The range of reasons staff described using TAC, within the bounds of the protocol, was greater than anticipated. Diagnostic array studies to date have focussed on measures such as the test performance compared to routine investigations, impacts on antimicrobial prescriptions, length of stay and achievement of clinical cure [41]. Whilst these outcomes are important, they do not necessarily capture the nuance of how the tests may be used in clinical practice, both as a screening ‘rule out’ test and diagnostic ‘rule in’ test. This distinction reflects the approach taken by intensivists who make antimicrobial decisions based on a balance of risk. TAC may be a helpful addition to the ‘Sepsis 6’ investigations and interventions for children with suspected sepsis in the PICU [42]. In other situations, diagnostic tests are requested as a rule-in test, where there is a moderate to high pre-test probability, but morbidity and mortality outcomes may be moderate [43]. The use of TAC appeared to be greatest as a rule-out test so that children with viral LRTI, with possible bacterial co-infection, could have earlier antimicrobial therapy cessation. This approach has been previously highlighted as a benefit of diagnostic arrays, and clinicians have reported they would consider antimicrobial cessation based on negative results [14, 43]. If a narrower range of pathogens were incorporated on the array there would be less certainty in ruling out the potential of co-infection. As demonstrated by an adult intensive care study of custom TAC, it is critical that the targets captured by the molecular diagnostic are wide ranging and incorporate the most common pathogens for the disease of interest [44]. Without this range, clinicians may not have confidence that the test has excluded co-infection [44]. Previous investigations of a narrower range TAC in adult patients with suspected VAP identified that multiple episodes of potential antimicrobial rationalisation were not performed [44]. The authors highlighted ‘clinician education and buy-in’ as necessities for the effective implementation of diagnostic arrays [44], as identified in the present study.

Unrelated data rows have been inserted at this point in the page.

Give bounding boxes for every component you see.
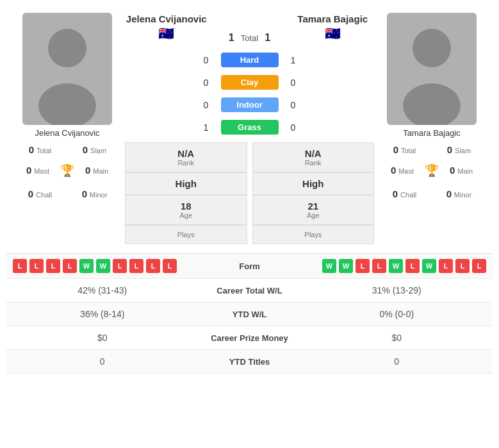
right-high-value: High	[256, 178, 372, 189]
left-age-box: 18 Age	[125, 195, 247, 225]
left-rank-label: Rank	[128, 159, 244, 167]
svg-point-4	[413, 29, 451, 67]
left-trophy-icon: 🏆	[60, 163, 74, 178]
left-form-badge-1: L	[29, 259, 44, 273]
court-badge-hard: Hard	[221, 53, 279, 67]
right-plays-box: Plays	[252, 225, 375, 244]
right-player-flag: 🇦🇺	[291, 26, 375, 41]
right-rank-value: N/A	[256, 148, 372, 159]
left-high-value: High	[128, 178, 244, 189]
left-chall-label: Chall	[36, 191, 52, 199]
left-form-badge-6: L	[113, 259, 127, 273]
stats-right-0: 31% (13-29)	[307, 285, 487, 295]
left-slam-value: 0	[83, 144, 88, 155]
right-minor-value: 0	[446, 188, 452, 199]
right-chall-grid: 0 Chall 0 Minor	[377, 185, 486, 203]
left-chall-grid: 0 Chall 0 Minor	[13, 185, 122, 203]
left-minor-value: 0	[82, 188, 87, 199]
right-rank-box: N/A Rank	[252, 142, 375, 172]
right-main-label: Main	[457, 167, 473, 175]
stats-center-1: YTD W/L	[192, 310, 307, 319]
court-badge-grass: Grass	[221, 120, 279, 135]
form-label: Form	[192, 261, 307, 271]
right-minor-label: Minor	[454, 191, 472, 199]
right-chall-value: 0	[393, 188, 398, 199]
stats-right-2: $0	[307, 333, 487, 343]
left-total-value: 0	[29, 144, 34, 155]
total-label: Total	[241, 33, 258, 43]
right-chall-label: Chall	[400, 191, 416, 199]
right-high-box: High	[252, 172, 375, 195]
right-age-value: 21	[256, 201, 372, 212]
left-form-badge-7: L	[129, 259, 143, 273]
right-form-badges: WWLLWLWLLL	[307, 259, 487, 273]
info-boxes-row: N/A Rank High 18 Age Plays	[125, 142, 374, 244]
court-left-score-0: 0	[197, 55, 216, 65]
center-column: Jelena Cvijanovic 🇦🇺 1 Total 1 Tamara Ba…	[125, 13, 374, 244]
court-row-hard: 0 Hard 1	[125, 49, 374, 71]
right-form-badge-7: L	[439, 259, 453, 273]
stats-left-3: 0	[13, 356, 192, 367]
stats-row-1: 36% (8-14) YTD W/L 0% (0-0)	[6, 303, 493, 326]
bottom-section: LLLLWWLLLL Form WWLLWLWLLL 42% (31-43) C…	[6, 253, 493, 374]
left-high-box: High	[125, 172, 247, 195]
right-trophy-row: 0 Mast 🏆 0 Main	[377, 158, 486, 182]
stats-center-0: Career Total W/L	[192, 286, 307, 295]
left-slam-label: Slam	[90, 147, 106, 154]
stats-center-2: Career Prize Money	[192, 333, 307, 343]
left-rank-value: N/A	[128, 148, 244, 159]
right-form-badge-3: L	[372, 259, 386, 273]
left-form-badge-8: L	[146, 259, 160, 273]
left-player-stats: 0 Total 0 Slam	[13, 141, 122, 158]
right-form-badge-8: L	[455, 259, 470, 273]
stats-row-0: 42% (31-43) Career Total W/L 31% (13-29)	[6, 279, 493, 303]
right-mast-label: Mast	[398, 167, 414, 175]
stats-left-2: $0	[13, 333, 192, 343]
left-age-value: 18	[128, 201, 244, 212]
left-info-boxes: N/A Rank High 18 Age Plays	[125, 142, 247, 244]
court-right-score-1: 0	[284, 78, 303, 88]
left-chall-value: 0	[28, 188, 33, 199]
left-total-score: 1	[229, 32, 234, 44]
left-form-badge-2: L	[46, 259, 60, 273]
right-main-value: 0	[450, 165, 455, 176]
court-right-score-2: 0	[284, 100, 303, 110]
stats-row-3: 0 YTD Titles 0	[6, 350, 493, 374]
right-form-badge-0: W	[322, 259, 336, 273]
left-player-name: Jelena Cvijanovic	[35, 128, 99, 138]
left-main-value: 0	[85, 165, 90, 176]
court-left-score-1: 0	[197, 78, 216, 88]
svg-point-1	[48, 29, 86, 67]
name-row: Jelena Cvijanovic 🇦🇺 1 Total 1 Tamara Ba…	[125, 13, 374, 44]
court-row-clay: 0 Clay 0	[125, 71, 374, 94]
court-right-score-3: 0	[284, 122, 303, 133]
right-age-box: 21 Age	[252, 195, 375, 225]
court-rows: 0 Hard 1 0 Clay 0 0 Indoor 0 1 Grass 0	[125, 49, 374, 138]
left-plays-box: Plays	[125, 225, 247, 244]
left-form-badge-0: L	[13, 259, 27, 273]
court-badge-indoor: Indoor	[221, 97, 279, 112]
left-player-flag: 🇦🇺	[125, 26, 208, 41]
left-form-badge-9: L	[163, 259, 177, 273]
right-trophy-icon: 🏆	[425, 163, 439, 178]
right-form-badge-2: L	[356, 259, 370, 273]
right-player-card: Tamara Bajagic 0 Total 0 Slam 0 Mast 🏆	[377, 13, 486, 203]
left-form-badge-3: L	[63, 259, 77, 273]
left-age-label: Age	[128, 212, 244, 219]
left-player-card: Jelena Cvijanovic 0 Total 0 Slam 0 Mast …	[13, 13, 122, 203]
left-form-badges: LLLLWWLLLL	[13, 259, 192, 273]
right-total-value: 0	[393, 144, 398, 155]
left-mast-value: 0	[26, 165, 31, 176]
right-player-name-center: Tamara Bajagic	[291, 13, 375, 26]
stats-row-2: $0 Career Prize Money $0	[6, 326, 493, 350]
right-form-badge-9: L	[472, 259, 486, 273]
court-badge-clay: Clay	[221, 75, 279, 90]
left-mast-label: Mast	[34, 167, 49, 175]
right-age-label: Age	[256, 212, 372, 219]
stats-right-1: 0% (0-0)	[307, 309, 487, 319]
left-rank-box: N/A Rank	[125, 142, 247, 172]
right-total-label: Total	[401, 147, 416, 154]
right-plays-label: Plays	[256, 231, 372, 238]
left-plays-label: Plays	[128, 231, 244, 238]
right-player-avatar	[387, 13, 477, 125]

This study had limitations—the survey had a lower response rate than was anticipated, which may have been due to a lack of awareness of the survey or survey fatigue. This was most notably in continental Europe, whilst the response rates in Australasia and the UK were higher. The survey was conducted during winter in the Northern Hemisphere, which may have influenced the number of patients admitted to PICUs with pneumonia and receiving antimicrobial therapy. Most respondents were from high-income countries; hence investigations and prescribing would have been weighted towards practice in this setting. It is important to note that although we obtained prescribers’ opinions on antimicrobial decision-making, this may not necessarily reflect actual clinical practice. The interviews were limited by being a single-centre and the non-randomised selection of participants. Participation was low in nursing staff compared to medical staff; however, this was due to rapid thematic saturation in this craft group.

Conclusions

PICU prescribers rate diagnostic arrays highly when making antimicrobial prescribing decisions. These tests are considered to be of value for both screening and diagnostic purposes. Researchers should consider sensitivity, interpretation, and reporting of diagnostic arrays when designing a future dedicated paediatric randomised control trial of this technology.